21 Dec 2020
Danske Bank A/S probably didn’t breach U.S. sanctions when its Estonian unit handled billions of dollars in suspicious funds, meaning the lender could be facing a smaller fine than previously feared.
Denmark’s biggest bank has been told by the U.S. Department of the Treasury’s Office of Foreign Assets Control (OFAC) that an investigation into it is being closed, according to a statement on Saturday.
“OFAC has decided to take no action in relation to civil enforcement of U.S. sanctions in the Estonia case,” Philippe Vollot, chief compliance officer at Copenhagen-based Danske, said in an emailed statement.

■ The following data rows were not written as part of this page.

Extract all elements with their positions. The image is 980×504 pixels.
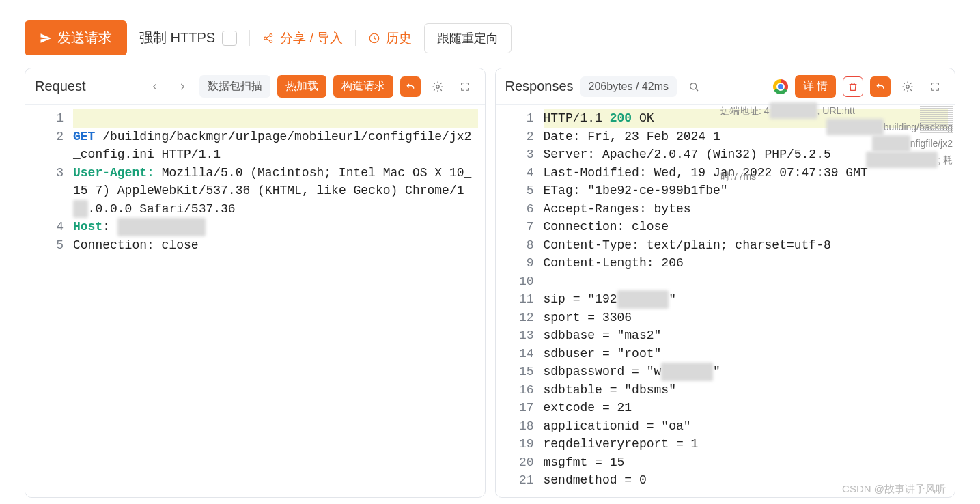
reply-action-button[interactable] (870, 76, 891, 97)
undo-icon (875, 81, 886, 92)
minimap (920, 102, 953, 135)
request-title: Request (35, 79, 86, 94)
response-panel-head: Responses 206bytes / 42ms 详 情 (496, 68, 955, 105)
share-import-label: 分享 / 导入 (280, 29, 343, 47)
follow-redirect-button[interactable]: 跟随重定向 (424, 23, 512, 53)
trash-icon (848, 81, 858, 92)
response-gutter: 123456789101112131415161718192021 (496, 105, 544, 497)
divider (766, 79, 766, 95)
build-request-button[interactable]: 构造请求 (333, 75, 393, 98)
nav-prev-button[interactable] (145, 76, 165, 97)
share-import-link[interactable]: 分享 / 导入 (262, 29, 343, 47)
top-toolbar: 发送请求 强制 HTTPS 分享 / 导入 历史 跟随重定向 (0, 0, 980, 68)
response-settings-button[interactable] (897, 76, 918, 97)
share-icon (262, 32, 275, 44)
paper-plane-icon (40, 32, 52, 44)
history-label: 历史 (386, 29, 412, 47)
response-title: Responses (505, 79, 574, 94)
undo-icon (405, 81, 416, 92)
gear-icon (901, 81, 914, 93)
expand-icon (460, 81, 471, 92)
send-request-label: 发送请求 (57, 29, 112, 47)
svg-point-4 (436, 85, 439, 88)
hot-reload-button[interactable]: 热加载 (277, 75, 326, 98)
search-button[interactable] (684, 76, 704, 97)
detail-button[interactable]: 详 情 (795, 75, 836, 98)
request-code[interactable]: GET /building/backmgr/urlpage/mobileurl/… (73, 105, 485, 497)
force-https-label: 强制 HTTPS (139, 29, 215, 47)
response-panel: Responses 206bytes / 42ms 详 情 123456 (495, 68, 956, 498)
delete-button[interactable] (843, 76, 863, 97)
request-panel-head: Request 数据包扫描 热加载 构造请求 (25, 68, 485, 105)
svg-point-5 (690, 83, 697, 89)
expand-icon (929, 81, 940, 92)
history-link[interactable]: 历史 (368, 29, 412, 47)
response-code[interactable]: HTTP/1.1 200 OKDate: Fri, 23 Feb 2024 1S… (544, 105, 955, 497)
nav-next-button[interactable] (172, 76, 193, 97)
refresh-action-button[interactable] (400, 76, 421, 97)
divider (249, 30, 250, 46)
watermark: CSDN @故事讲予风听 (842, 483, 946, 496)
request-editor[interactable]: 12345 GET /building/backmgr/urlpage/mobi… (25, 105, 485, 497)
chrome-icon[interactable] (773, 79, 788, 94)
request-gutter: 12345 (25, 105, 73, 497)
panels-row: Request 数据包扫描 热加载 构造请求 12345 GET /buildi… (0, 68, 980, 498)
scan-packets-button[interactable]: 数据包扫描 (199, 75, 270, 98)
request-panel: Request 数据包扫描 热加载 构造请求 12345 GET /buildi… (25, 68, 486, 498)
search-icon (688, 81, 700, 93)
clock-icon (368, 32, 380, 44)
response-editor[interactable]: 123456789101112131415161718192021 HTTP/1… (496, 105, 955, 497)
response-expand-button[interactable] (925, 76, 945, 97)
expand-button[interactable] (455, 76, 475, 97)
checkbox-icon[interactable] (222, 31, 237, 46)
force-https-toggle[interactable]: 强制 HTTPS (139, 29, 237, 47)
response-meta: 206bytes / 42ms (580, 76, 677, 97)
send-request-button[interactable]: 发送请求 (25, 20, 127, 55)
svg-point-6 (906, 85, 910, 88)
settings-button[interactable] (428, 76, 448, 97)
divider (355, 30, 356, 46)
gear-icon (432, 81, 444, 93)
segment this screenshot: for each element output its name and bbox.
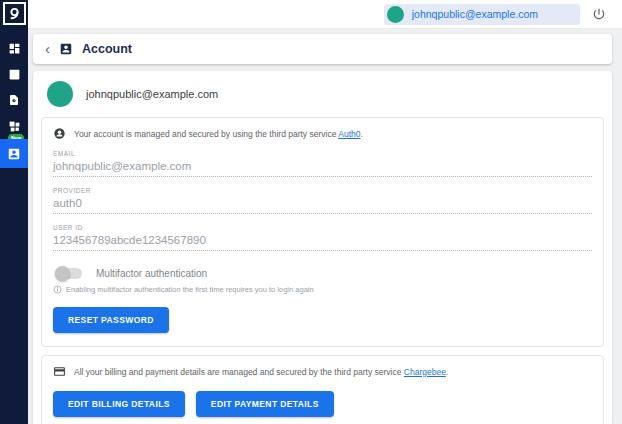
billing-notice-suffix: .: [446, 367, 448, 377]
billing-notice-text: All your billing and payment details are…: [74, 367, 448, 377]
auth-section: Your account is managed and secured by u…: [41, 117, 604, 347]
auth-notice: Your account is managed and secured by u…: [53, 127, 592, 140]
user-id-value: 123456789abcde1234567890: [53, 231, 592, 251]
billing-buttons: EDIT BILLING DETAILS EDIT PAYMENT DETAIL…: [53, 391, 592, 417]
sidebar-item-account[interactable]: [0, 139, 28, 168]
user-avatar: [387, 6, 404, 23]
account-card: johnqpublic@example.com Your account is …: [33, 71, 612, 424]
mfa-info-row: Enabling multifactor authentication the …: [53, 285, 592, 294]
info-icon: [53, 285, 62, 294]
auth-notice-suffix: .: [361, 129, 363, 139]
profile-avatar: [47, 81, 73, 107]
account-icon: [7, 147, 21, 161]
auth-notice-prefix: Your account is managed and secured by u…: [74, 129, 338, 139]
mfa-toggle-knob: [55, 266, 70, 281]
reset-password-button[interactable]: RESET PASSWORD: [53, 307, 169, 333]
email-value: johnqpublic@example.com: [53, 157, 592, 177]
edit-billing-details-button[interactable]: EDIT BILLING DETAILS: [53, 391, 185, 417]
provider-value: auth0: [53, 194, 592, 214]
sidebar-item-documents[interactable]: [0, 87, 28, 113]
edit-payment-details-button[interactable]: EDIT PAYMENT DETAILS: [196, 391, 334, 417]
credit-card-icon: [53, 365, 66, 378]
reset-row: RESET PASSWORD: [53, 307, 592, 333]
sidebar: New: [0, 0, 28, 424]
apps-icon: [8, 120, 21, 133]
mfa-toggle-row: Multifactor authentication: [53, 268, 592, 279]
main-content: ‹ Account johnqpublic@example.com Your a…: [28, 29, 622, 424]
billing-section: All your billing and payment details are…: [41, 355, 604, 424]
sidebar-item-dashboard[interactable]: [0, 35, 28, 61]
page-title-bar: ‹ Account: [33, 34, 612, 64]
chargebee-link[interactable]: Chargebee: [404, 367, 446, 377]
mfa-toggle[interactable]: [55, 268, 82, 279]
mfa-info-text: Enabling multifactor authentication the …: [66, 285, 314, 294]
topbar: johnqpublic@example.com: [28, 0, 622, 29]
dashboard-icon: [8, 42, 21, 55]
user-menu-chip[interactable]: johnqpublic@example.com: [384, 4, 580, 25]
email-field: EMAIL johnqpublic@example.com: [53, 150, 592, 177]
provider-field: PROVIDER auth0: [53, 187, 592, 214]
page-title: Account: [82, 42, 132, 56]
auth-notice-text: Your account is managed and secured by u…: [74, 129, 363, 139]
sidebar-item-media[interactable]: [0, 61, 28, 87]
account-title-icon: [59, 42, 73, 56]
profile-row: johnqpublic@example.com: [41, 79, 604, 117]
auth0-user-icon: [53, 127, 66, 140]
logo-glyph: [7, 6, 22, 21]
billing-notice: All your billing and payment details are…: [53, 365, 592, 378]
user-email: johnqpublic@example.com: [412, 8, 538, 20]
auth0-link[interactable]: Auth0: [338, 129, 360, 139]
media-square-icon: [8, 68, 21, 81]
document-icon: [8, 93, 20, 107]
back-button[interactable]: ‹: [45, 41, 50, 56]
billing-notice-prefix: All your billing and payment details are…: [74, 367, 404, 377]
app-logo[interactable]: [3, 2, 26, 25]
profile-email: johnqpublic@example.com: [86, 88, 218, 100]
user-id-field: USER ID 123456789abcde1234567890: [53, 224, 592, 251]
logout-button[interactable]: [592, 6, 608, 22]
email-label: EMAIL: [53, 150, 592, 157]
mfa-label: Multifactor authentication: [96, 268, 207, 279]
user-id-label: USER ID: [53, 224, 592, 231]
sidebar-item-apps[interactable]: New: [0, 113, 28, 139]
power-icon: [592, 7, 606, 21]
provider-label: PROVIDER: [53, 187, 592, 194]
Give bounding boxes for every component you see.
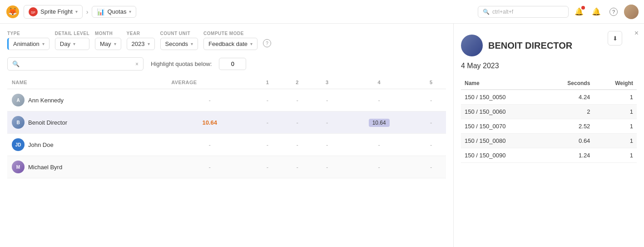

Still, the bank said Saturday’s announcement doesn’t rule out the possibility that OFAC may take “future enforcement action should new or additional information warrant renewed attention.”
Danske has been under investigation for alleged money laundering since admitting more than two years ago that it failed to screen 200 billion euros ($245 billion) in non-resident flows through its now shuttered Estonian unit. The bank’s own probe into the matter found that a large part of that money was suspicious.
The laundering scandal has put a spotlight on the Nordics — generally considered low on corruption and high on transparency — amid allegations that a number of banks in the region were systematically used as conduits for tainted cash from the former Soviet Union.